● Records to process

- - -

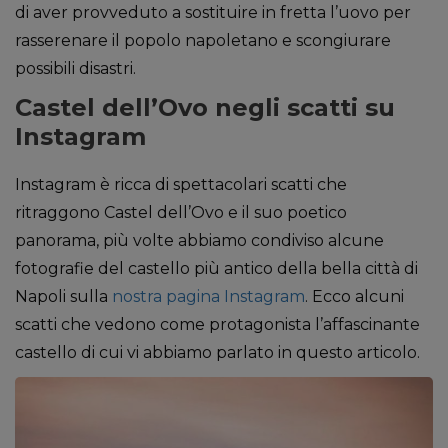
di aver provveduto a sostituire in fretta l’uovo per
rasserenare il popolo napoletano e scongiurare
possibili disastri.
Castel dell’Ovo negli scatti su
Instagram
Instagram è ricca di spettacolari scatti che
ritraggono Castel dell’Ovo e il suo poetico
panorama, più volte abbiamo condiviso alcune
fotografie del castello più antico della bella città di
Napoli sulla
nostra pagina Instagram
. Ecco alcuni
scatti che vedono come protagonista l’affascinante
castello di cui vi abbiamo parlato in questo articolo.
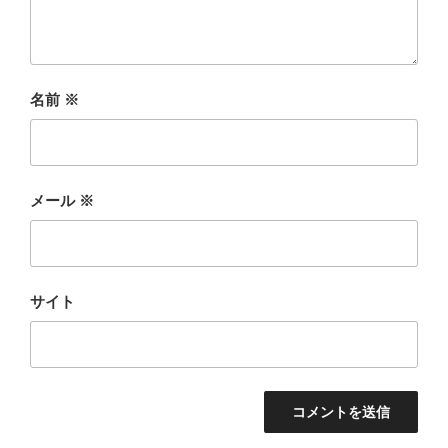
名前
※
メール
※
サイト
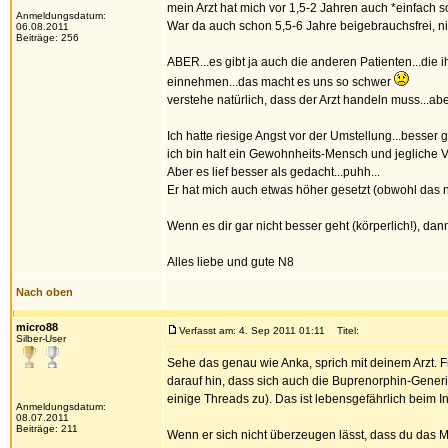
mein Arzt hat mich vor 1,5-2 Jahren auch *einfach so
Anmeldungsdatum:
War da auch schon 5,5-6 Jahre beigebrauchsfrei, nich
06.08.2011
Beiträge: 256
ABER...es gibt ja auch die anderen Patienten...die
einnehmen...das macht es uns so schwer
verstehe natürlich, dass der Arzt handeln muss...ab
Ich hatte riesige Angst vor der Umstellung...besser 
ich bin halt ein Gewohnheits-Mensch und jegliche V
Aber es lief besser als gedacht...puhh...
Er hat mich auch etwas höher gesetzt (obwohl das nic
Wenn es dir gar nicht besser geht (körperlich!), da
Alles liebe und gute N8
Nach oben
micro88
Verfasst am: 4. Sep 2011 01:11
Titel:
Silber-User
Sehe das genau wie Anka, sprich mit deinem Arzt. F
darauf hin, dass sich auch die Buprenorphin-Gener
einige Threads zu). Das ist lebensgefährlich beim I
Anmeldungsdatum:
08.07.2011
Beiträge: 211
Wenn er sich nicht überzeugen lässt, dass du das 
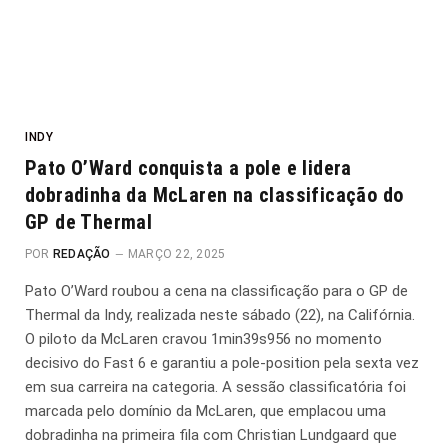
INDY
Pato O’Ward conquista a pole e lidera
dobradinha da McLaren na classificação do
GP de Thermal
POR
REDAÇÃO
MARÇO 22, 2025
Pato O’Ward roubou a cena na classificação para o GP de
Thermal da Indy, realizada neste sábado (22), na Califórnia.
O piloto da McLaren cravou 1min39s956 no momento
decisivo do Fast 6 e garantiu a pole-position pela sexta vez
em sua carreira na categoria. A sessão classificatória foi
marcada pelo domínio da McLaren, que emplacou uma
dobradinha na primeira fila com Christian Lundgaard que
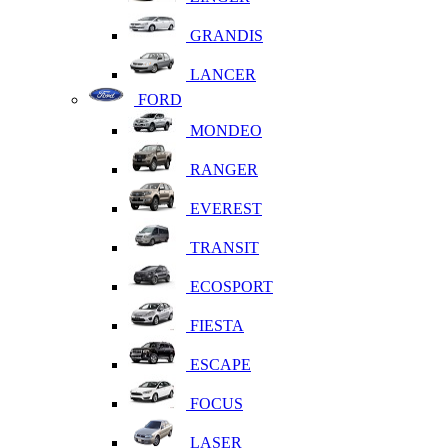
GRANDIS
LANCER
FORD
MONDEO
RANGER
EVEREST
TRANSIT
ECOSPORT
FIESTA
ESCAPE
FOCUS
LASER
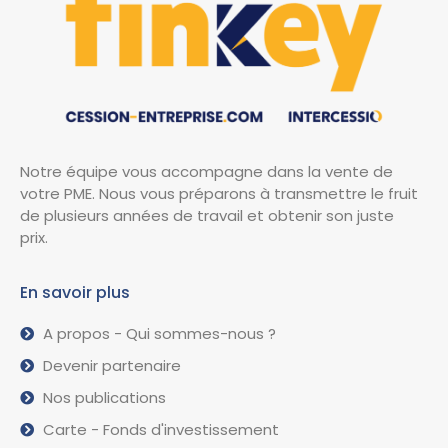
Notre équipe vous accompagne dans la vente de
votre PME. Nous vous préparons à transmettre le fruit
de plusieurs années de travail et obtenir son juste
prix.
En savoir plus
A propos - Qui sommes-nous ?
Devenir partenaire
Nos publications
Carte - Fonds d'investissement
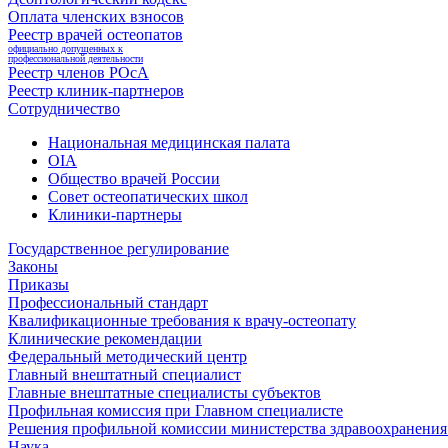
Оплата членских взносов
Реестр врачей остеопатов
официально допущенных к
профессиональной деятельности
Реестр членов РОсА
Реестр клиник-партнеров
Сотрудничество
Национальная медицинская палата
OIA
Общество врачей России
Совет остеопатических школ
Клиники-партнеры
Государственное регулирование
Законы
Приказы
Профессиональный стандарт
Квалификационные требования к врачу-остеопату
Клинические рекомендации
Федеральный методический центр
Главный внештатный специалист
Главные внештатные специалисты субъектов
Профильная комиссия при Главном специалисте
Решения профильной комиссии министерства здравоохранения 
Наука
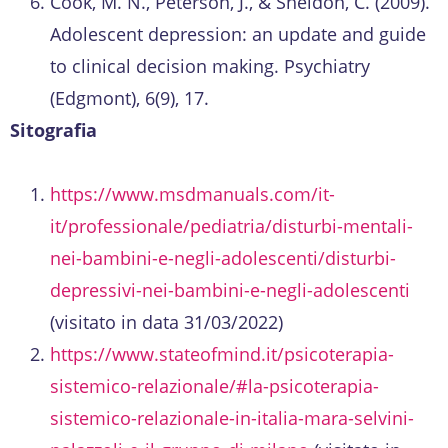
Cook, M. N., Peterson, J., & Sheldon, C. (2009).
Adolescent depression: an update and guide
to clinical decision making. Psychiatry
(Edgmont), 6(9), 17.
Sitografia
https://www.msdmanuals.com/it-
it/professionale/pediatria/disturbi-mentali-
nei-bambini-e-negli-adolescenti/disturbi-
depressivi-nei-bambini-e-negli-adolescenti
(visitato in data 31/03/2022)
https://www.stateofmind.it/psicoterapia-
sistemico-relazionale/#la-psicoterapia-
sistemico-relazionale-in-italia-mara-selvini-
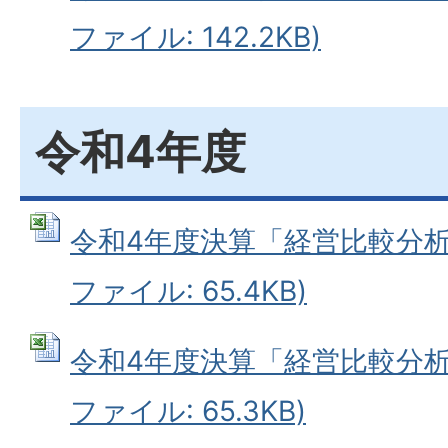
ファイル: 142.2KB)
令和4年度
令和4年度決算「経営比較分析表
ファイル: 65.4KB)
令和4年度決算「経営比較分析表
ファイル: 65.3KB)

- - -

● Assigned task
Only the lines above from the one with "En savoir plus" to the one with "Профессиональный стандарт" should be printed, both included and exactly as written; no picture belongs in the copy.

● Solution for this exercise
En savoir plus
A propos - Qui sommes-nous ?
Devenir partenaire
Nos publications
Carte - Fonds d'investissement
Оплата членских взносов
Реестр врачей остеопатов
официально допущенных к
профессиональной деятельности
Реестр членов РОсА
Реестр клиник-партнеров
Сотрудничество
Национальная медицинская палата
OIA
Общество врачей России
Совет остеопатических школ
Клиники-партнеры
Государственное регулирование
Законы
Приказы
Профессиональный стандарт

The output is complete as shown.